◆ The problem ◆
Your reply should repeat all records verbatim and contain no images.

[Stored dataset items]
--------------------------------------------------
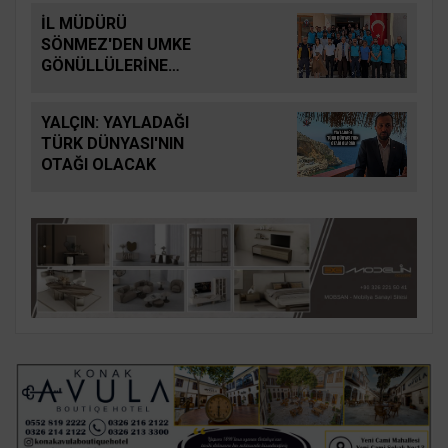
İL MÜDÜRÜ
SÖNMEZ'DEN UMKE
GÖNÜLLÜLERİNE
ZİYARET
YALÇIN: YAYLADAĞI
TÜRK DÜNYASI'NIN
OTAĞI OLACAK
--------------------------------------------------
◆ Task output ◆
İL MÜDÜRÜ
SÖNMEZ'DEN UMKE
GÖNÜLLÜLERİNE
ZİYARET
YALÇIN: YAYLADAĞI
TÜRK DÜNYASI'NIN
OTAĞI OLACAK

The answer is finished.